COMENTADORES. Não sei se o comentário político nos media devia estar reservado, apenas, aos jornalistas, como defendem alguns. Mas já me parece excessiva a quantidade de políticos, no activo ou não, que proliferam por tudo o que é espaço de comentário. Não tenho dados que permitam demonstrá-lo, mas suspeito que os políticos geram audiências — telespectadores, ouvintes, leitores. Cai assim, portanto, a ideia sobre quem deve opinar sobre o quê, porque são as audiências que os desejam, e o cliente tem razão mesmo quando não tem. Claro que os políticos/comentadores têm as suas próprias agendas, exprimem opiniões mais em função dos seus próprios objectivos que por convicções pessoais (quando as têm), por vezes comentam questões em que são claramente parte interessada, e quem os ouve nem sempre sabe disso. Mas não tenhamos ilusões: também os jornalistas raramente podem dizer o que pensam. Por causa da agenda (alguns também têm), por causa do emprego, por causa de outros interesses ou impedimentos. Discordo, igualmente, da ideia de que há excesso de comentadores, sobretudo nas televisões, incluindo comentadores de que tudo parecem ser especialistas, a que alguém muito apropriadamente chamou «tudólogos». Discordo por uma razão: quanto mais comentadores houver, quanto mais espaço de comentário existir, melhor esclarecidos ficarão os cidadãos — a quem cabe, afinal, rejeitá-los se assim o desejarem.
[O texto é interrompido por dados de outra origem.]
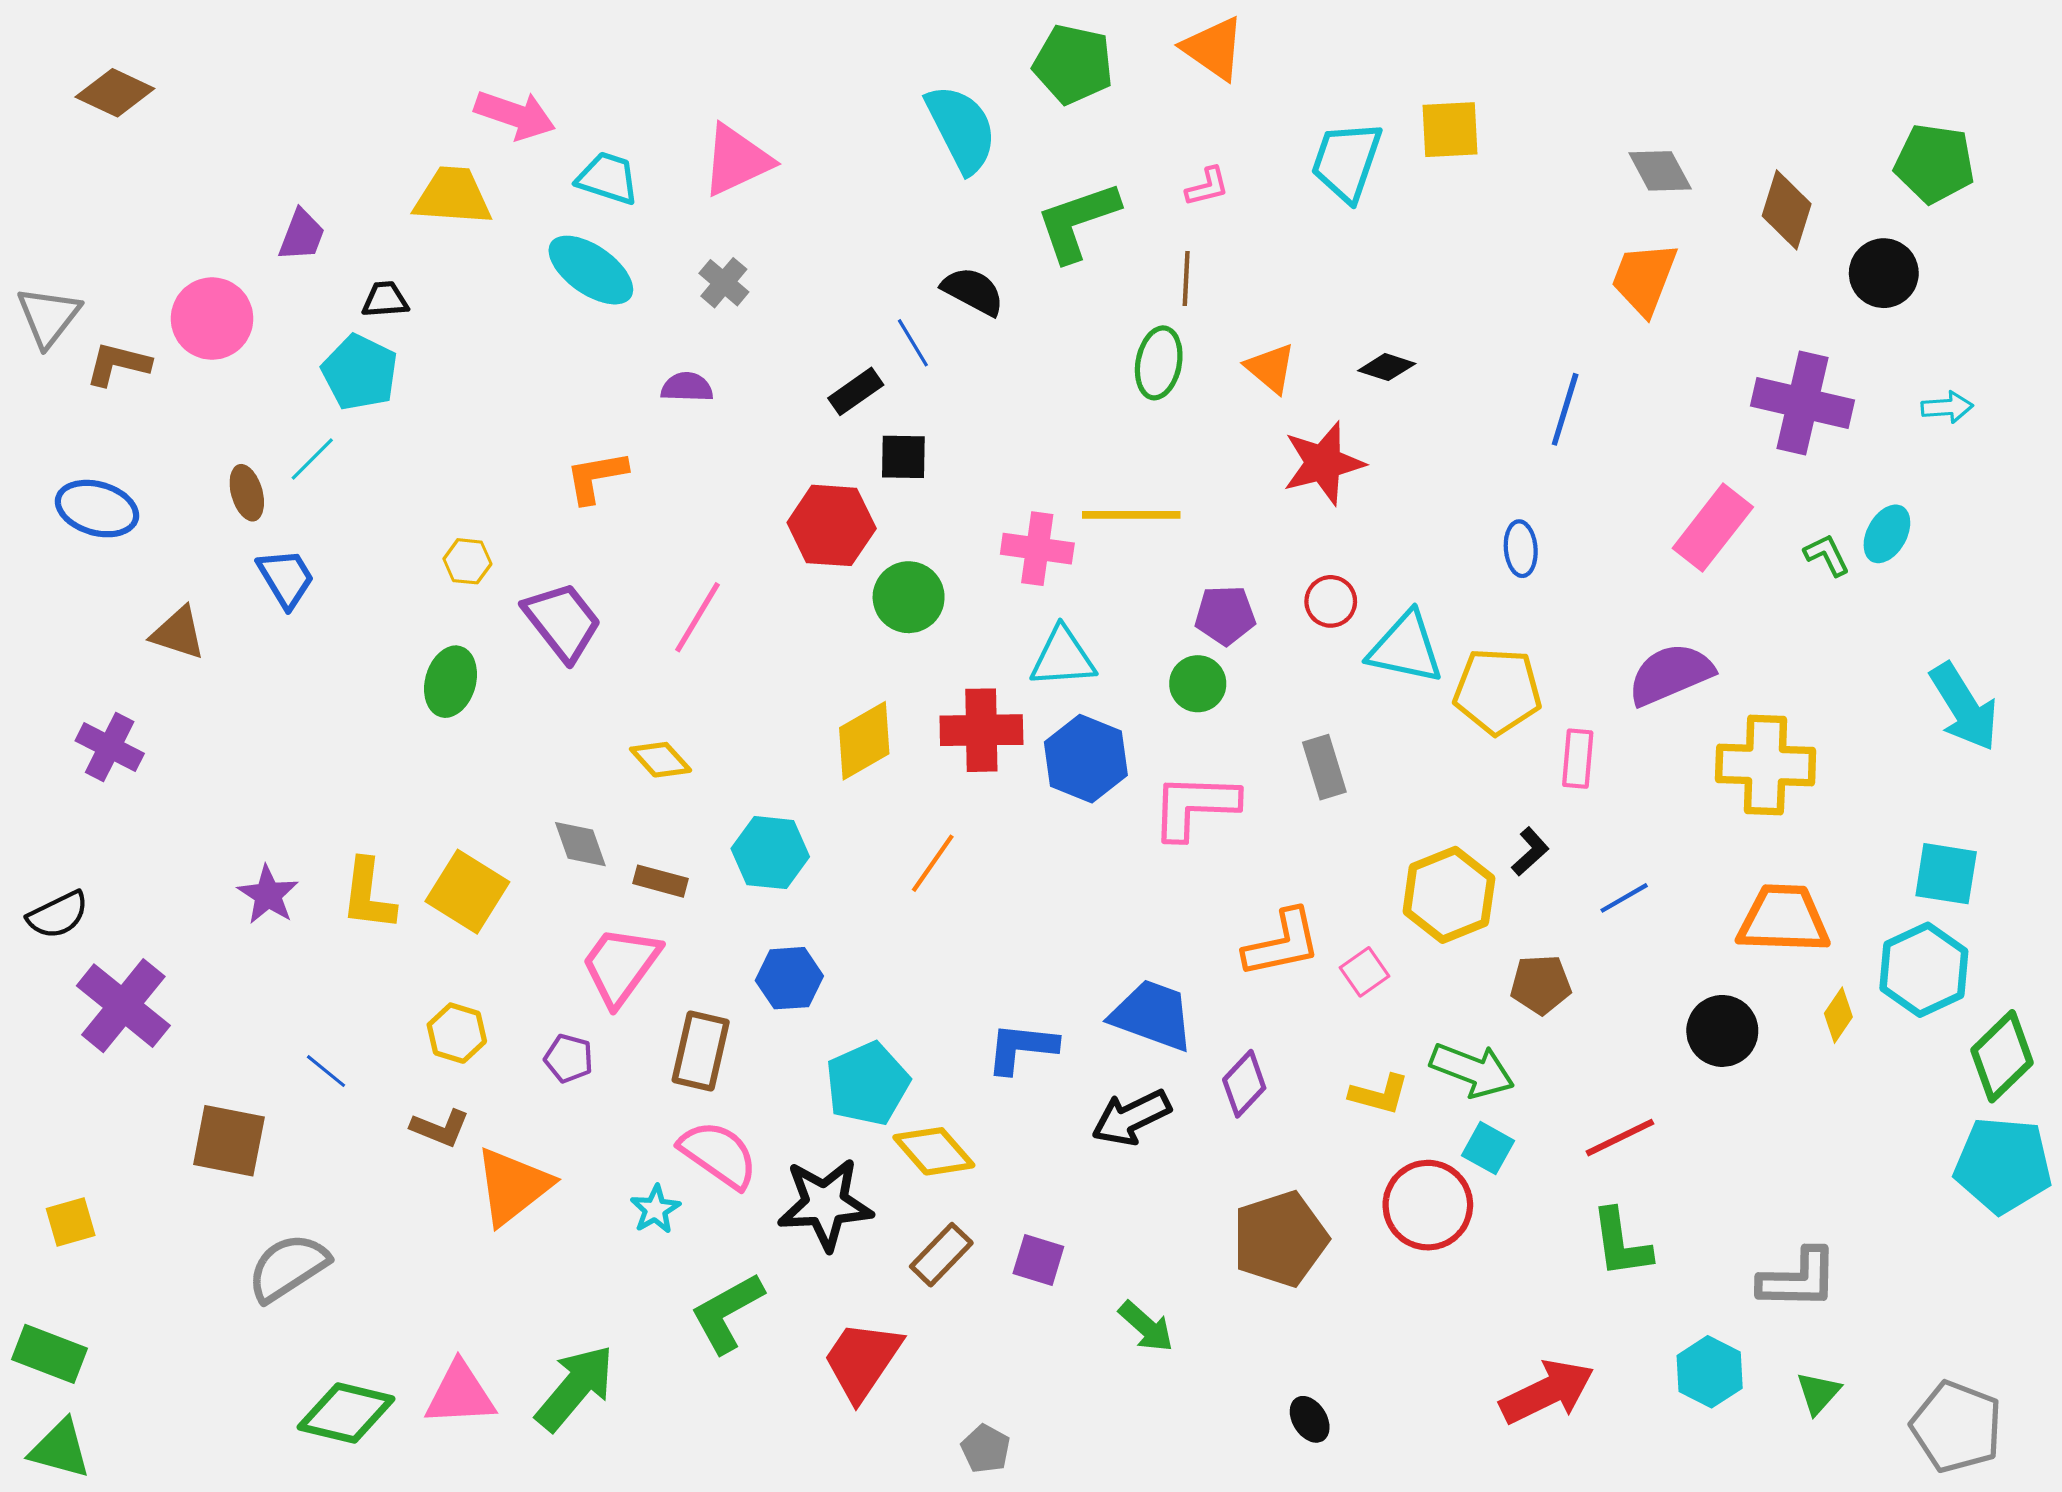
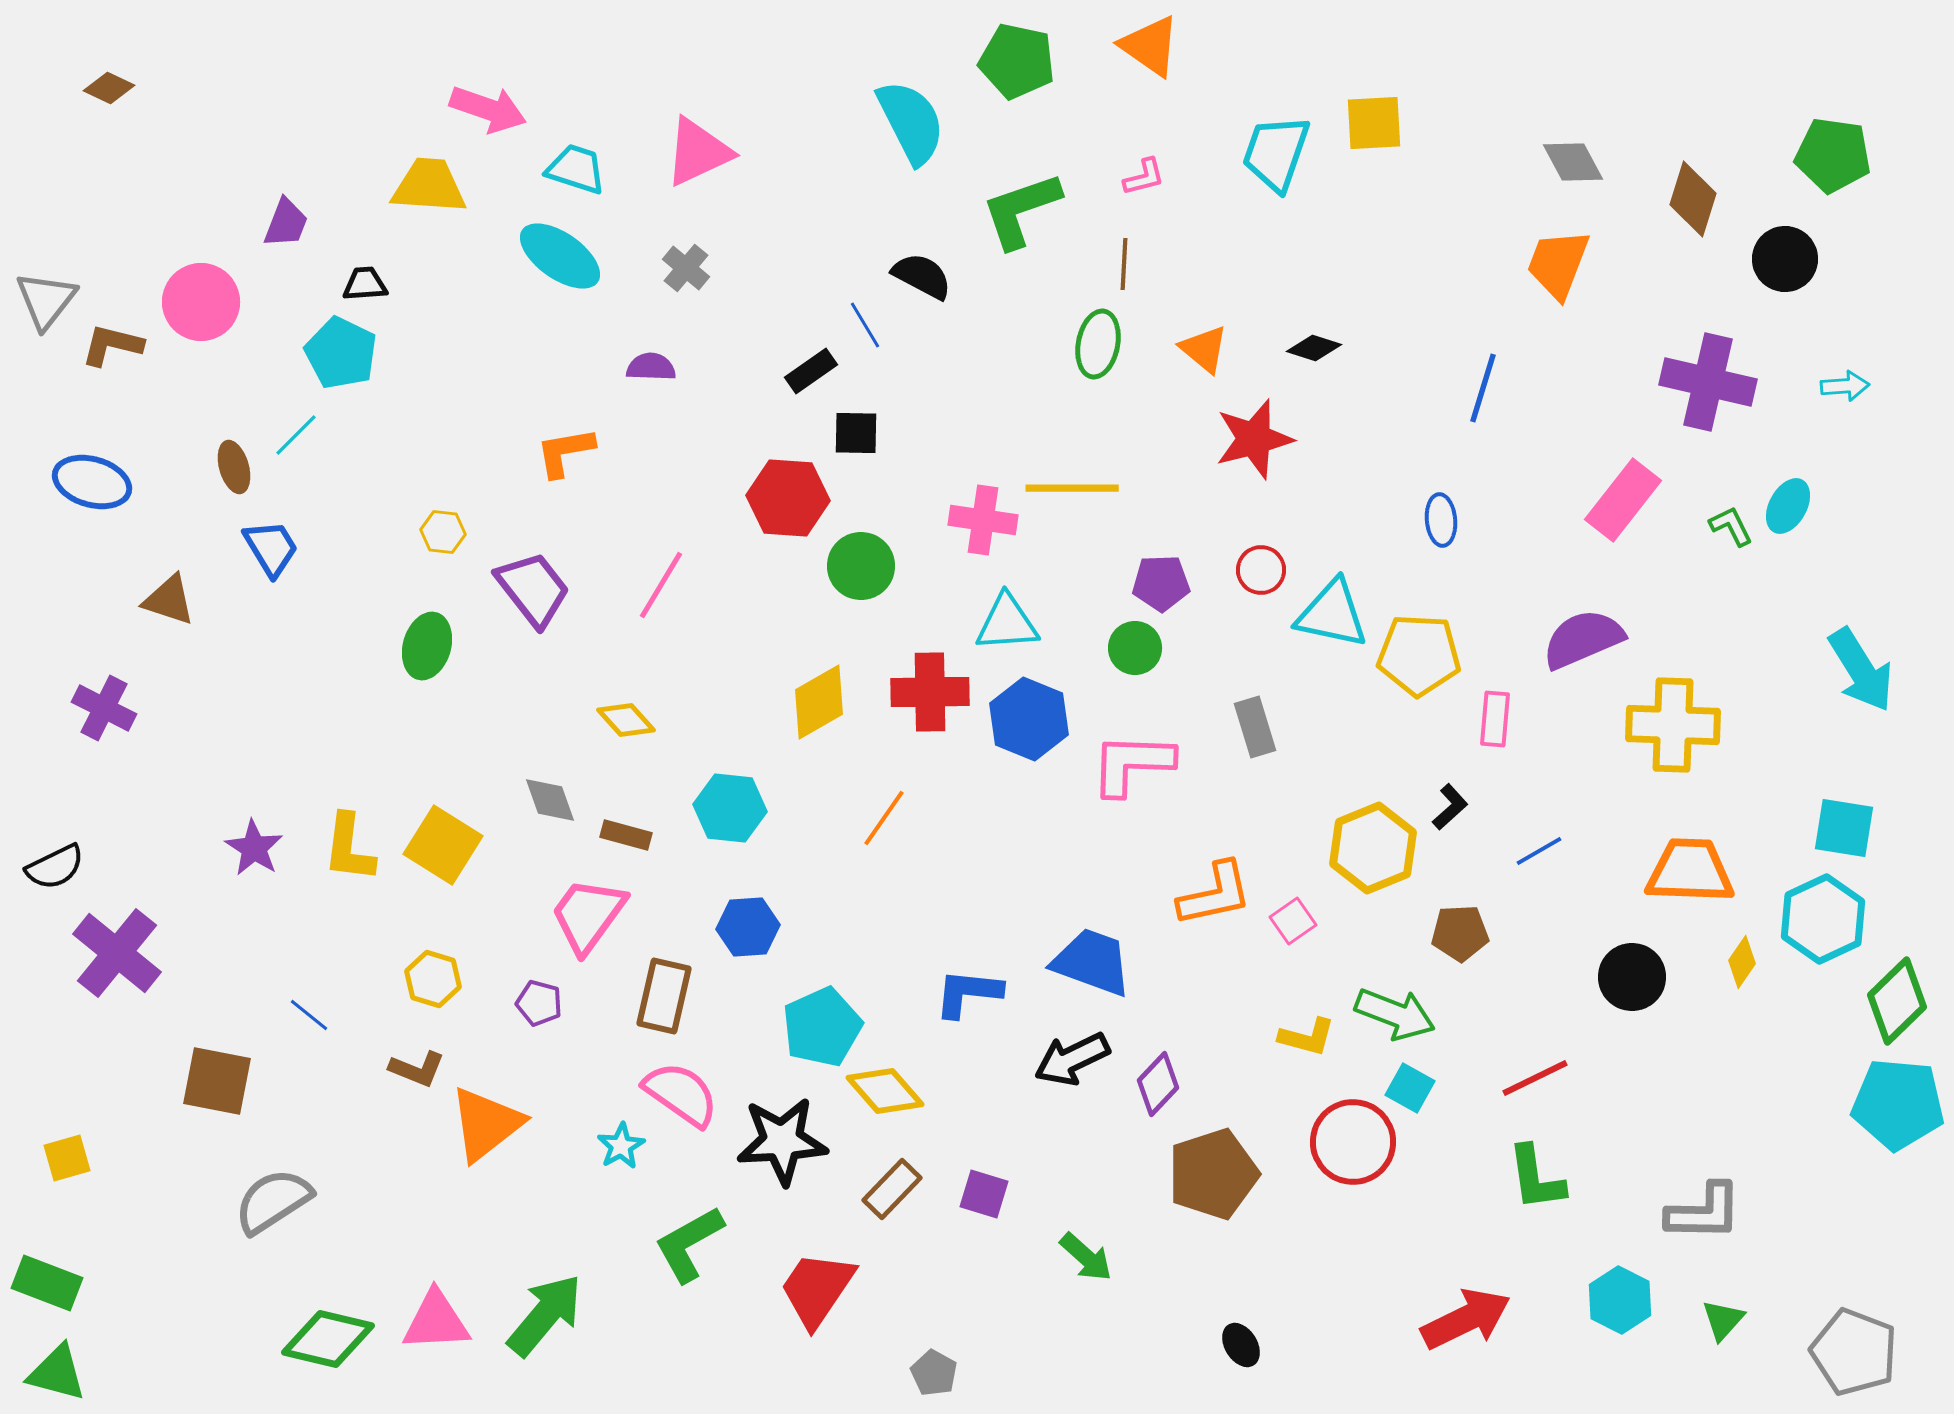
brown diamond: (115, 93) -> (109, 88), size x0.7
purple diamond: (1244, 1084) -> (1158, 1084), moved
O problema de certo jornalismo é esquecer-se demasiadas vezes a quem se destina — aos telespectadores, aos ouvintes, aos leitores. «O comentário para ser credível deve ser feito por pessoas independentes e não por quem tem interesses directos ou indirectos na matéria que comenta», diz o provedor do telespectador da RTP, que publicamente discordou da «aquisição» de Sócrates pela RTP. Em teoria, faz todo o sentido. Na prática, tenho dúvidas. Quem são — e onde estão — os independentes? Quem não tem interesses directos, ou indirectos, nas matérias que comenta? Por acaso achará o provedor que os jornalistas poderão desempenhar cabalmente esse papel? Valerá a pena lembrar que o actual Governo recrutou uma dezena de jornalistas do DN? Foram lá parar graças a quê?